Many toxic household cleaners can be replaced with benign products such as vinegar, lemon juice, baking soda and borax. If you don’t feel like making your own, there are many green cleaning products in stores these days.
Common allergens such as dust, mold, pollen and pet dander can create an unhealthy environment and your life miserable. Removing clutter will cut down on a lot of nooks and crannies where these substances can collect and build up to the point where they cause serious health concerns.

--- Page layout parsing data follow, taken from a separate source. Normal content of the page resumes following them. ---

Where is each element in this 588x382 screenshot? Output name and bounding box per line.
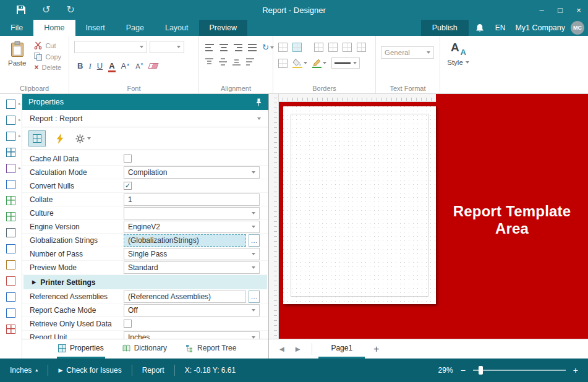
border-color-button[interactable] [312,58,326,68]
zoom-slider[interactable] [473,366,566,375]
font-size-combobox[interactable] [150,41,184,53]
tab-page[interactable]: Page [116,20,155,36]
report-page[interactable] [283,106,436,304]
infographics-button[interactable] [1,176,22,192]
zoom-out-button[interactable]: − [461,366,466,375]
data-table-button[interactable] [1,192,22,208]
text-rotation-button[interactable]: ↻ [262,43,274,51]
border-top-button[interactable] [328,43,338,52]
dropdown[interactable]: Inches [124,331,260,339]
panel-settings-button[interactable] [74,130,92,146]
checkbox[interactable]: ✓ [124,182,132,190]
border-none-button[interactable] [278,59,288,68]
dropdown[interactable]: (Referenced Assemblies) [124,291,246,303]
checkbox[interactable] [124,320,132,328]
border-left-button[interactable] [314,43,323,52]
data-grid-button[interactable] [1,208,22,224]
bold-button[interactable]: B [77,62,83,70]
publish-button[interactable]: Publish [421,20,469,36]
next-page-button[interactable]: ▶ [290,339,306,359]
dropdown[interactable] [124,207,260,219]
page-break-button[interactable] [1,305,22,321]
text-in-cells-button[interactable] [1,273,22,289]
fill-color-button[interactable] [292,58,307,68]
border-all-button[interactable] [292,43,302,52]
language-selector[interactable]: EN [491,20,510,36]
checkbox[interactable] [124,155,132,163]
redo-button[interactable]: ↻ [66,5,74,15]
text-format-dropdown[interactable]: General [381,46,434,59]
minimize-button[interactable]: – [532,0,551,20]
maximize-button[interactable]: □ [551,0,569,20]
italic-button[interactable]: I [88,62,91,70]
events-view-button[interactable] [51,130,69,146]
dropdown[interactable]: Standard [124,261,260,274]
account-name[interactable]: My1 Company [509,20,571,36]
page-tab-page1[interactable]: Page1 [318,339,365,359]
save-button[interactable] [16,5,26,15]
tab-insert[interactable]: Insert [75,20,116,36]
align-justify-button[interactable] [248,44,257,51]
property-row-cache-all-data[interactable]: Cache All Data [22,152,268,166]
add-page-button[interactable]: + [365,339,388,359]
property-row-calculation-mode[interactable]: Calculation ModeCompilation [22,166,268,179]
align-middle-button[interactable] [219,58,227,66]
property-row-collate[interactable]: Collate1 [22,193,268,206]
undo-button[interactable]: ↺ [42,5,50,15]
check-for-issues-button[interactable]: ▶ Check for Issues [48,359,131,382]
grow-font-button[interactable]: A▲ [121,62,130,70]
align-bottom-button[interactable] [232,58,241,66]
components-button[interactable]: ▸ [1,128,22,144]
tab-dictionary[interactable]: Dictionary [121,339,168,359]
dropdown[interactable]: Off [124,304,260,316]
notifications-button[interactable] [469,20,491,36]
text-input[interactable]: 1 [124,193,260,206]
border-outside-button[interactable] [357,43,366,52]
selected-object-dropdown[interactable]: Report : Report [22,110,268,127]
border-right-button[interactable] [343,43,352,52]
align-right-button[interactable] [234,44,242,51]
cross-tab-button[interactable] [1,321,22,337]
align-left-button[interactable] [205,44,214,51]
tab-file[interactable]: File [0,20,33,36]
property-row-retrieve-only-used-data[interactable]: Retrieve Only Used Data [22,317,268,331]
property-section-printer-settings[interactable]: ▶Printer Settings [23,275,267,289]
unit-selector[interactable]: Inches ▴ [0,359,48,382]
zoom-slider-thumb[interactable] [479,366,483,375]
align-center-button[interactable] [219,44,228,51]
clear-format-eraser-icon[interactable] [148,63,159,69]
underline-button[interactable]: U [97,62,103,70]
dropdown[interactable]: EngineV2 [124,221,260,233]
property-row-engine-version[interactable]: Engine VersionEngineV2 [22,220,268,234]
dropdown[interactable]: Compilation [124,166,260,179]
tab-preview[interactable]: Preview [199,20,247,36]
property-row-preview-mode[interactable]: Preview ModeStandard [22,261,268,274]
previous-page-button[interactable]: ◀ [274,339,290,359]
ellipsis-button[interactable]: … [249,234,260,247]
chart-button[interactable]: ▸ [1,160,22,176]
word-wrap-button[interactable] [246,58,254,66]
property-row-globalization-strings[interactable]: Globalization Strings(GlobalizationStrin… [22,234,268,247]
dropdown[interactable]: (GlobalizationStrings) [124,234,246,247]
border-style-dropdown[interactable] [331,57,360,69]
image-button[interactable] [1,257,22,273]
border-bottom-button[interactable] [278,43,288,52]
report-view-button[interactable]: Report [132,359,174,382]
ellipsis-button[interactable]: … [249,291,260,303]
properties-view-button[interactable] [28,130,46,146]
delete-button[interactable]: × Delete [34,64,61,71]
align-top-button[interactable] [205,58,213,66]
property-row-culture[interactable]: Culture [22,206,268,220]
panel-button[interactable] [1,289,22,305]
copy-button[interactable]: Copy [34,53,61,61]
avatar[interactable]: MC [571,21,584,35]
tab-layout[interactable]: Layout [155,20,199,36]
dropdown[interactable]: Single Pass [124,248,260,260]
rich-text-button[interactable] [1,240,22,257]
bands-button[interactable]: ▸ [1,96,22,112]
tab-report-tree[interactable]: Report Tree [184,339,237,359]
shrink-font-button[interactable]: A▼ [135,62,143,70]
font-color-button[interactable]: A [108,61,115,70]
pin-panel-button[interactable] [255,98,262,106]
property-row-convert-nulls[interactable]: Convert Nulls✓ [22,179,268,193]
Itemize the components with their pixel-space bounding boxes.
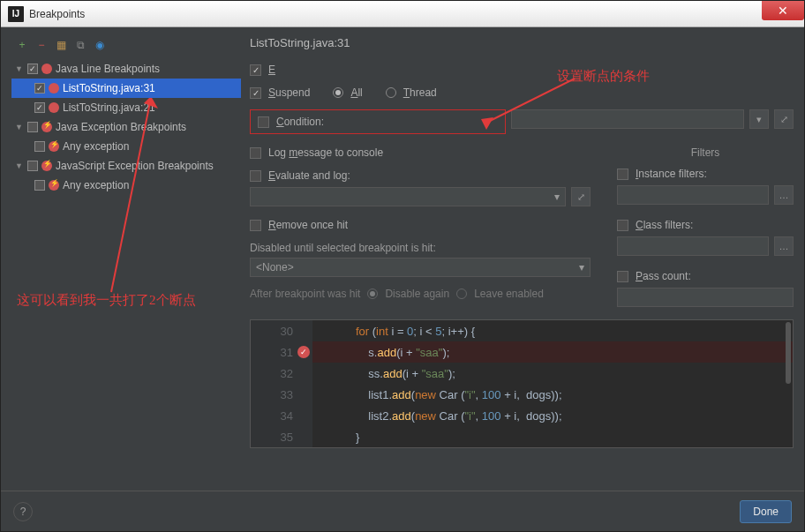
tree-pane: + − ▦ ⧉ ◉ ▼Java Line BreakpointsListToSt… <box>11 36 241 482</box>
app-icon: IJ <box>8 6 24 22</box>
breakpoint-icon <box>49 83 59 94</box>
tree-group[interactable]: ▼JavaScript Exception Breakpoints <box>11 156 241 176</box>
code-line: s.add(i + "saa"); <box>312 341 793 363</box>
class-filters-field[interactable] <box>617 236 769 256</box>
group-checkbox[interactable] <box>27 64 38 74</box>
instance-filters-label: Instance filters: <box>636 168 707 180</box>
class-filters-browse[interactable]: … <box>774 236 794 256</box>
item-label: ListToString.java:31 <box>63 82 155 94</box>
condition-checkbox[interactable] <box>258 116 269 128</box>
breakpoint-tree[interactable]: ▼Java Line BreakpointsListToString.java:… <box>11 59 241 195</box>
gutter-row[interactable]: 32 <box>251 363 312 384</box>
remove-icon[interactable]: − <box>34 38 49 52</box>
eval-expand-button[interactable]: ⤢ <box>571 187 591 206</box>
instance-filters-browse[interactable]: … <box>774 185 794 205</box>
class-filters-label: Class filters: <box>636 219 693 231</box>
tree-toolbar: + − ▦ ⧉ ◉ <box>11 36 241 59</box>
done-button[interactable]: Done <box>740 500 792 523</box>
tree-group[interactable]: ▼Java Line Breakpoints <box>11 59 241 79</box>
condition-label: Condition: <box>276 116 324 128</box>
gutter-row[interactable]: 30 <box>251 320 312 341</box>
after-disable-radio[interactable] <box>367 288 378 299</box>
breakpoint-icon <box>49 180 59 191</box>
detail-pane: ListToString.java:31 E Suspend All Threa… <box>250 36 794 482</box>
after-leave-radio[interactable] <box>456 288 467 299</box>
suspend-thread-radio[interactable] <box>386 87 396 98</box>
suspend-checkbox[interactable] <box>250 87 261 99</box>
class-filters-checkbox[interactable] <box>617 220 628 231</box>
dialog-footer: ? Done <box>1 491 804 531</box>
after-disable-label: Disable again <box>385 288 449 300</box>
enabled-checkbox[interactable] <box>250 64 261 76</box>
copy-icon[interactable]: ⧉ <box>73 38 87 52</box>
disabled-until-label: Disabled until selected breakpoint is hi… <box>250 242 591 254</box>
breakpoint-icon <box>49 102 59 113</box>
group-label: JavaScript Exception Breakpoints <box>56 160 214 172</box>
close-button[interactable]: ✕ <box>762 1 804 20</box>
log-label: Log message to console <box>268 146 383 159</box>
breakpoint-title: ListToString.java:31 <box>250 36 794 49</box>
item-checkbox[interactable] <box>34 180 45 191</box>
condition-history-button[interactable]: ▾ <box>749 109 769 129</box>
titlebar: IJ Breakpoints ✕ <box>1 1 804 27</box>
window-title: Breakpoints <box>29 8 85 20</box>
instance-filters-checkbox[interactable] <box>617 169 628 180</box>
suspend-label: Suspend <box>268 86 310 99</box>
tree-item[interactable]: Any exception <box>11 176 241 195</box>
remove-once-label: Remove once hit <box>268 219 348 231</box>
pass-count-field[interactable] <box>617 288 794 307</box>
code-line: } <box>312 426 793 447</box>
eval-field[interactable]: ▾ <box>250 187 566 206</box>
log-checkbox[interactable] <box>250 147 261 159</box>
tree-item[interactable]: ListToString.java:21 <box>11 98 241 117</box>
eval-checkbox[interactable] <box>250 170 261 182</box>
pass-count-label: Pass count: <box>636 270 691 282</box>
help-button[interactable]: ? <box>13 502 33 521</box>
condition-field[interactable] <box>511 109 744 129</box>
group-checkbox[interactable] <box>27 122 38 132</box>
instance-filters-field[interactable] <box>617 185 769 205</box>
code-preview: 3031✓32333435 for (int i = 0; i < 5; i++… <box>250 319 794 448</box>
tree-group[interactable]: ▼Java Exception Breakpoints <box>11 117 241 137</box>
filters-header: Filters <box>617 146 794 159</box>
gutter-row[interactable]: 35 <box>251 426 312 447</box>
suspend-thread-label: Thread <box>403 86 437 99</box>
disabled-until-dropdown[interactable]: <None>▾ <box>250 258 591 277</box>
gutter-row[interactable]: 34 <box>251 405 312 426</box>
gutter-row[interactable]: 33 <box>251 384 312 405</box>
breakpoint-icon <box>41 161 52 171</box>
breakpoint-marker-icon[interactable]: ✓ <box>297 346 310 358</box>
pass-count-checkbox[interactable] <box>617 271 628 282</box>
code-scrollbar[interactable] <box>786 322 791 384</box>
suspend-all-label: All <box>350 86 362 99</box>
item-checkbox[interactable] <box>34 83 45 94</box>
code-line: for (int i = 0; i < 5; i++) { <box>312 320 793 341</box>
after-hit-label: After breakpoint was hit <box>250 288 360 300</box>
item-checkbox[interactable] <box>34 141 45 152</box>
breakpoint-icon <box>41 122 52 132</box>
breakpoint-icon <box>41 64 52 74</box>
tree-item[interactable]: Any exception <box>11 137 241 156</box>
code-line: list2.add(new Car ("i", 100 + i, dogs)); <box>312 405 793 426</box>
web-icon[interactable]: ◉ <box>93 38 107 52</box>
add-icon[interactable]: + <box>15 38 29 52</box>
group-label: Java Line Breakpoints <box>56 63 160 75</box>
code-line: ss.add(i + "saa"); <box>312 363 793 384</box>
eval-label: Evaluate and log: <box>268 169 350 182</box>
item-label: Any exception <box>63 140 129 153</box>
enabled-label: E <box>268 64 275 76</box>
gutter-row[interactable]: 31✓ <box>251 341 312 363</box>
code-line: list1.add(new Car ("i", 100 + i, dogs)); <box>312 384 793 405</box>
after-leave-label: Leave enabled <box>474 288 544 300</box>
suspend-all-radio[interactable] <box>333 87 343 98</box>
group-label: Java Exception Breakpoints <box>56 121 186 133</box>
tree-item[interactable]: ListToString.java:31 <box>11 79 241 98</box>
item-checkbox[interactable] <box>34 102 45 113</box>
item-label: Any exception <box>63 179 129 191</box>
condition-expand-button[interactable]: ⤢ <box>774 109 794 129</box>
item-label: ListToString.java:21 <box>63 101 155 114</box>
group-checkbox[interactable] <box>27 161 38 171</box>
group-icon[interactable]: ▦ <box>54 38 68 52</box>
breakpoint-icon <box>49 141 59 152</box>
remove-once-checkbox[interactable] <box>250 220 261 231</box>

Dusting and vacuuming regularly will help eliminate allergens from carpets, furniture and other surfaces. Washing bedding can remove dander left behind by a sleeping pet. And you can trap pollutants floating in the air by installing a HEPA air filter in your HVAC.
If you live in a damp climate, mold can be problematic. Use a dehumidifier to dry out the air in damp areas such as basements. Dry air creates a less hospitable environment for mold to grow.
There are a few other toxins that regularly end up in your house that should be avoided for optimal health.
Upholstered furniture and carpet often contain toxic materials. Several furniture and carpet manufacturers have started using safer materials and labeling their products accordingly. When it’s time to replace an item, look for these alternatives.
Scented products from air fresheners to garbage bags are very popular. Synthetic fragrances can release dozens of volatile organic compounds (VOCs) into the air, some of which are regulated as hazardous materials. Unfortunately you won’t find these ingredients listed on the label because the compounds are considered “trade secrets”. Avoiding them altogether is your best course of action.
After you’ve eliminated some of these items from your home, you may start to notice some changes in the way you feel. The side-effects of a truly clean and healthy home include: better sleep, improved mood and an overall sense of well-being.